Since with our condition, $$ \alpha = c \cdot \Big( \sum_{k=1}^m n_k- 1 \Big) $$

$$ \nu = \frac{1}{c} \cdot \alpha = \sum_{k=1}^m n_k - 1 $$ which is the sum over the degrees of freedom of the individual chi-squared rvs. So the degrees of freedom match to that of $\frac{\nu L}{\alpha}$.

Also note $c = \frac{\alpha}{\nu}$, so $$ \frac{M}{c} = \frac{\nu M }{\alpha} \sim \chi^2_\nu $$

which is the same as our defined $L$.

Bounds for $\nu$

There exists a bound for $\nu$ and it is:

$$ \min_k{\nu_k} \lt \nu \le \sum_{k=1}^m \nu_k $$

We have already seen in what scenario the inequality on the right is an equality. It is the scenario in which the Welch-Satterthwaite approximation is exactly correct.

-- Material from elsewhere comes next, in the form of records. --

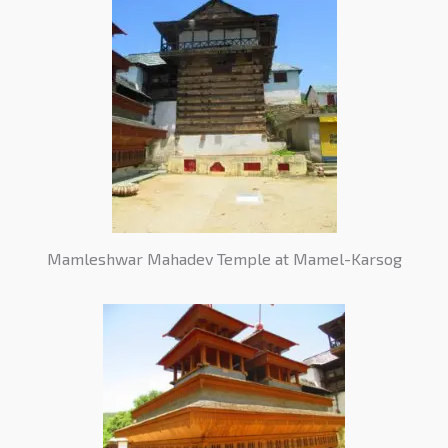
Mamleshwar Mahadev Temple at Mamel-Karsog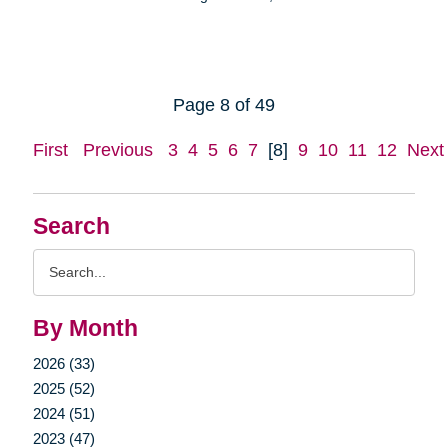
Page 8 of 49
First
Previous
3
4
5
6
7
[8]
9
10
11
12
Next
Search
Search
Query
By Month
2026 (33)
2025 (52)
2024 (51)
2023 (47)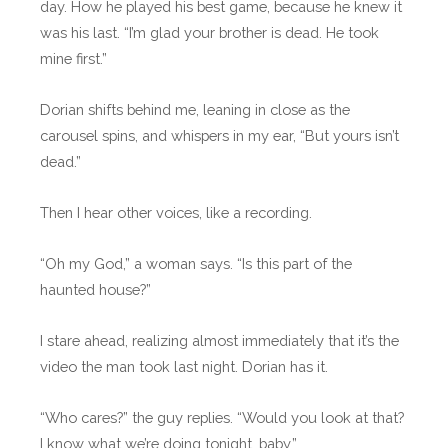
day. How he played his best game, because he knew it
was his last. “I’m glad your brother is dead. He took
mine first.”
Dorian shifts behind me, leaning in close as the
carousel spins, and whispers in my ear, “But yours isn’t
dead.”
Then I hear other voices, like a recording.
“Oh my God,” a woman says. “Is this part of the
haunted house?”
I stare ahead, realizing almost immediately that it’s the
video the man took last night. Dorian has it.
“Who cares?” the guy replies. “Would you look at that?
I know what we’re doing tonight, baby.”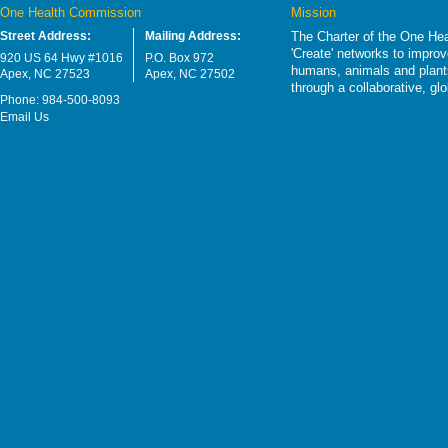
One Health Commission
Mission
Street Address:
Mailing Address:
The Charter of the One Hea
'Create' networks to impro
920 US 64 Hwy #1016
P.O. Box 972
humans, animals and plants
Apex, NC 27523
Apex, NC 27502
through a collaborative, g
Phone: 984-500-8093
Email Us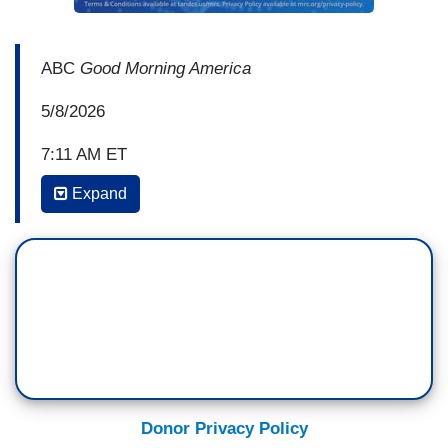
ABC
Good Morning America
5/8/2026
7:11 AM ET
Expand
MICHAEL STRAHAN: We’re going to turn now to
the Trump administration imposing a new round
of economic sanctions on Cuba, intensifying the
crisis there. A U.S. oil blockade has already
pushed the price of gas to $40 a gallon. Whit
Johnson is on the scene in Havana for us. Good
morning to you, Whit.
WHIT JOHNSON: Hey, Michael, good morning.
Donor Privacy Policy
There is a growing sense of desperation and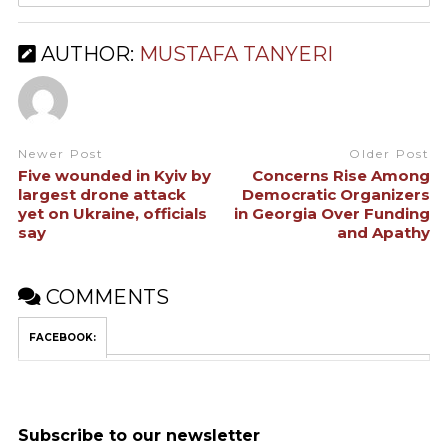
AUTHOR:
MUSTAFA TANYERI
Newer Post
Older Post
Five wounded in Kyiv by
Concerns Rise Among
largest drone attack
Democratic Organizers
yet on Ukraine, officials
in Georgia Over Funding
say
and Apathy
COMMENTS
FACEBOOK:
Subscribe to our newsletter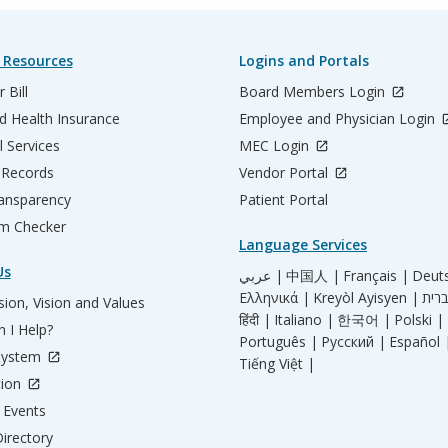
 Resources
Logins and Portals
 Bill
Board Members Login
d Health Insurance
Employee and Physician Login
l Services
MEC Login
 Records
Vendor Portal
ransparency
Patient Portal
m Checker
Language Services
Us
عربي |
中国人 |
Français |
Deut
Ελληνικά |
Kreyòl Ayisyen |
ion, Vision and Values
हिंदी |
Italiano |
한국어 |
Polski |
 I Help?
Português |
Русский |
Español 
System
Tiếng Việt |
tion
Events
irectory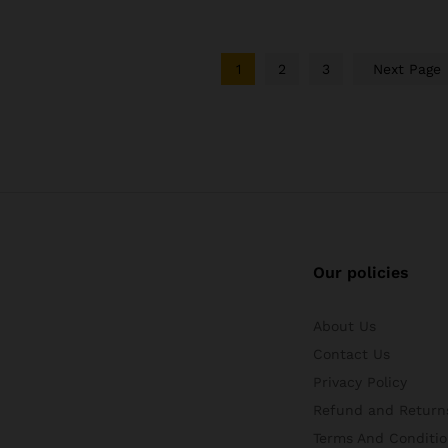
1
2
3
Next Page
Our policies
About Us
Contact Us
Privacy Policy
Refund and Returns
Terms And Conditio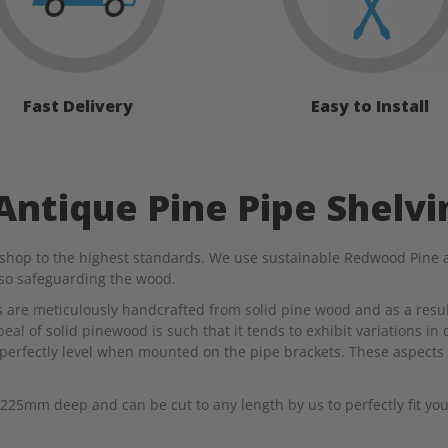
Fast Delivery
Easy to Install
ntique Pine Pipe Shelvi
shop to the highest standards. We use sustainable Redwood Pine an
lso safeguarding the wood.
es are meticulously handcrafted from solid pine wood and as a resul
al of solid pinewood is such that it tends to exhibit variations in 
perfectly level when mounted on the pipe brackets. These aspects 
25mm deep and can be cut to any length by us to perfectly fit you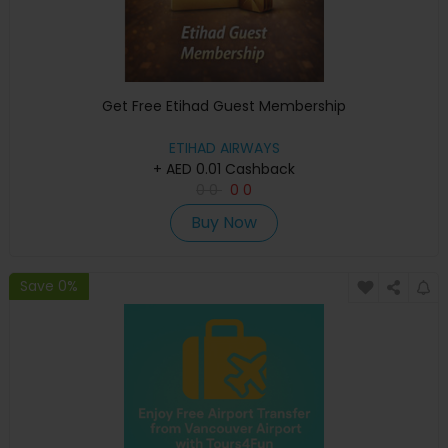
Get Free Etihad Guest Membership
ETIHAD AIRWAYS
+ AED 0.01 Cashback
0
0
0
0
Buy Now
Save 0%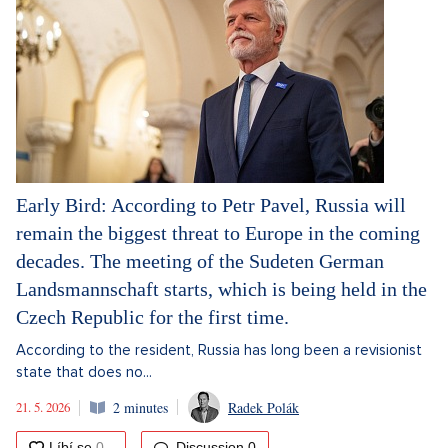
Early Bird: According to Petr Pavel, Russia will
remain the biggest threat to Europe in the coming
decades. The meeting of the Sudeten German
Landsmannschaft starts, which is being held in the
Czech Republic for the first time.
According to the resident, Russia has long been a revisionist
state that does no...
21. 5. 2026
2 minutes
Radek Polák
Discussion
0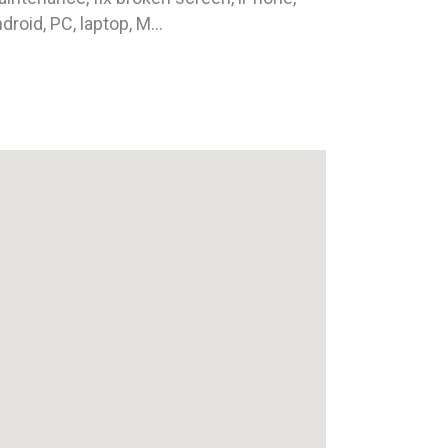
droid, PC, laptop, M...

First the left inequality. Recall,

$$ \nu = \frac{\alpha^2}{\sum_{k=1}^m \frac{(a_k \sigma^2_k)^2}{\nu_k} } $$

Let $$ \nu^* := \min_k{\nu_k} $$ Then $$ \nu \ge \frac{\alpha^2}{\frac{1}{\nu^*} \sum_{k=1}^m a_k \sigma^2_k } = \nu^* \alpha $$ $$ \implies \nu \gt \nu^* $$

The right inequality can be proven with Cauchy-Schwarz. Define vectors:

$$ u := ( \sqrt{\nu_1} \dots \sqrt{\nu_m}) $$

$$ v := \Big(\frac{a_1 \sigma_1^2}{\sqrt{\nu_1}} \dots \frac{a_m \sigma_m^2}{\sqrt{\nu_m}} \Big) $$

with Cauchy-Schwarz we have $$ (u \cdot v)^2 \le (u\cdot u) (v \cdot v) \\ $$ $$ \implies \alpha^2 = \Big( \sum_{k=1}^m a_k \sigma_k^2 \Big)^2 \le \Big(\sum_{k=1}^m \nu_k \Big) \Big( \sum_{k=1}^m \frac{(a_k \sigma_k^2)^2}{\nu_1} \Big) $$ $$ \implies \nu = \frac{\alpha^2}{\sum_{k=1}^m \frac{(a_k \sigma_k^2)^2}{\nu_1}} \le \sum_{k=1}^m \nu_k $$

Conclusions

There is a scenario s.t. the Welch-Satterthwaite approximation is exactly correct. There exists a (not very tight) bound for the degrees of freedom. Also, it was mentioned elsewhere that the 1st and 2nd moments match (so I do not prove this). It was also mentioned elsewhere that the $\sigma_k^2$ terms tend to be unknown and are thus replaced with the $S_k^2$ hence why the $\nu$ stated in my post is different.

It should be noted that this still does not provide us a way to tell us how "good" the Welch-Satterthwaite approximation is if our condition ($\forall k, \frac{a_k \sigma_k^2}{n_k-1} = c$) is not true.